DATASET RECORDS section start

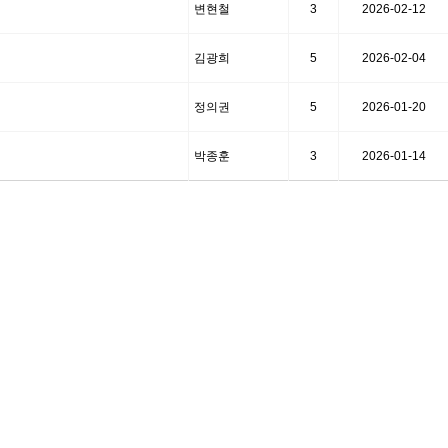
변현철
3
2026-02-12
김광희
5
2026-02-04
정의권
5
2026-01-20
박종훈
3
2026-01-14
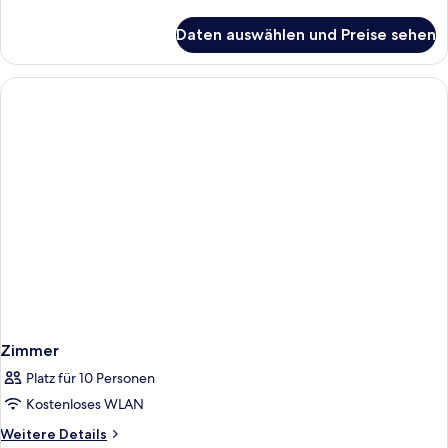
Details
für
Daten auswählen und Preise sehen
Zimmer
Zimmer
Platz für 10 Personen
Kostenloses WLAN
Weitere
Weitere Details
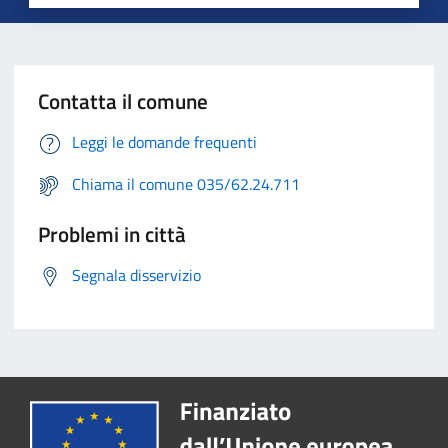
Contatta il comune
Leggi le domande frequenti
Chiama il comune 035/62.24.711
Problemi in città
Segnala disservizio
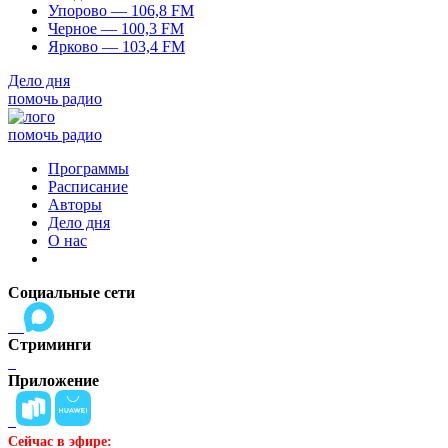
Упорово — 106,8 FM
Черное — 100,3 FM
Ярково — 103,4 FM
Дело дня
помочь радио
помочь радио
Программы
Расписание
Авторы
Дело дня
О нас
Социальные сети
Стриминги
Приложение
Сейчас в эфире:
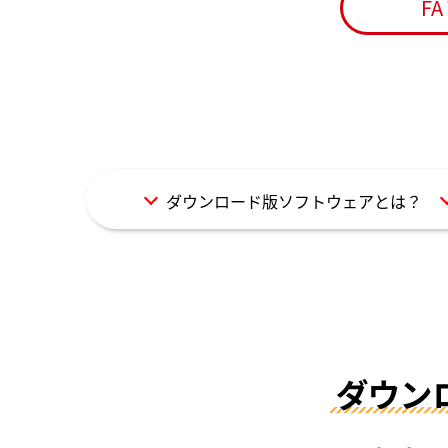
F
ダウンロード版ソフトウェアとは？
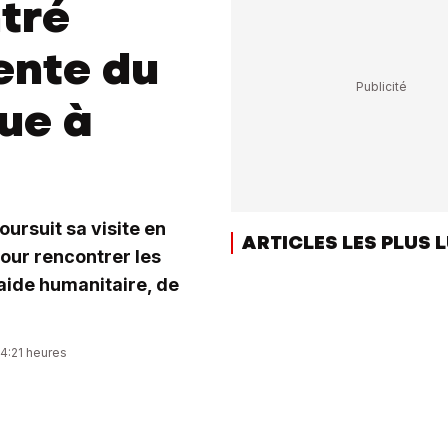
tré
ente du
due à
oursuit sa visite en
ARTICLES LES PLUS 
pour rencontrer les
'aide humanitaire, de
04:21 heures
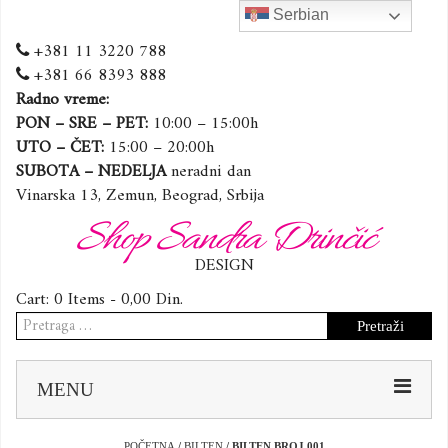
Serbian
+381 11 3220 788
+381 66 8393 888
Radno vreme:
PON – SRE – PET:
10:00 – 15:00h
UTO – ČET:
15:00 – 20:00h
SUBOTA – NEDELJA
neradni dan
Vinarska 13, Zemun, Beograd, Srbija
Shop Sandra Drinčić
DESIGN
Cart:
0 Items -
0,00
Din.
Pretraga
za:
Sk
MENU
to
co
POČETNA
/
BILTEN
/ BILTEN BROJ 001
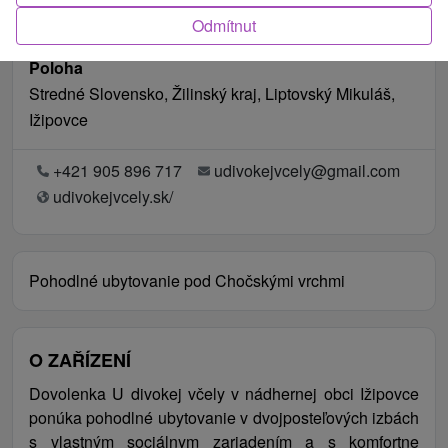
Odmítnut
Poloha
Stredné Slovensko, Žilinský kraj, Liptovský Mikuláš,
Ižipovce
+421 905 896 717
udivokejvcely@gmail.com
udivokejvcely.sk/
Pohodlné ubytovanie pod Chočskými vrchmi
O ZAŘÍZENÍ
Dovolenka U divokej včely v nádhernej obci Ižipovce
ponúka pohodlné ubytovanie v dvojposteľových izbách
s vlastným sociálnym zariadením a s komfortne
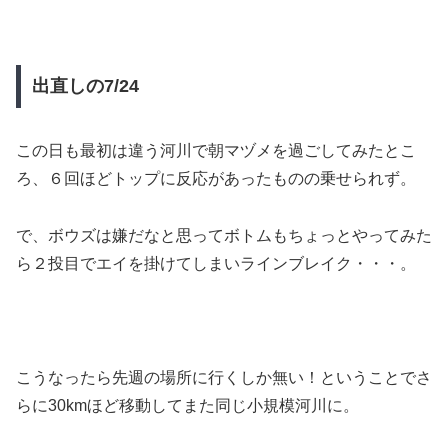
出直しの7/24
この日も最初は違う河川で朝マヅメを過ごしてみたとこ
ろ、６回ほどトップに反応があったものの乗せられず。
で、ボウズは嫌だなと思ってボトムもちょっとやってみた
ら２投目でエイを掛けてしまいラインブレイク・・・。
こうなったら先週の場所に行くしか無い！ということでさ
らに30kmほど移動してまた同じ小規模河川に。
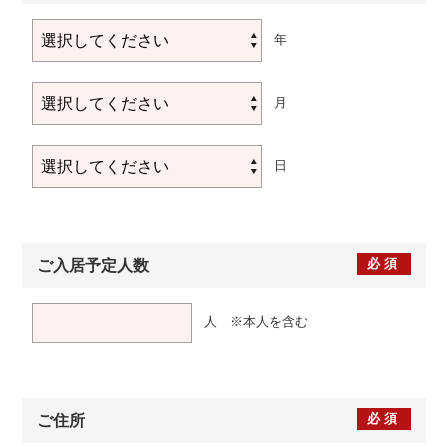
年
月
日
必須
ご入居予定人数
人 ※本人を含む
必須
ご住所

DATASET RECORDS section end

PROBLEM TO WORK ON
If a line contains the word "Ižipovce", it counts; say how many such lines there are in the data above, and nothing else.

SOLVED EXERCISE
2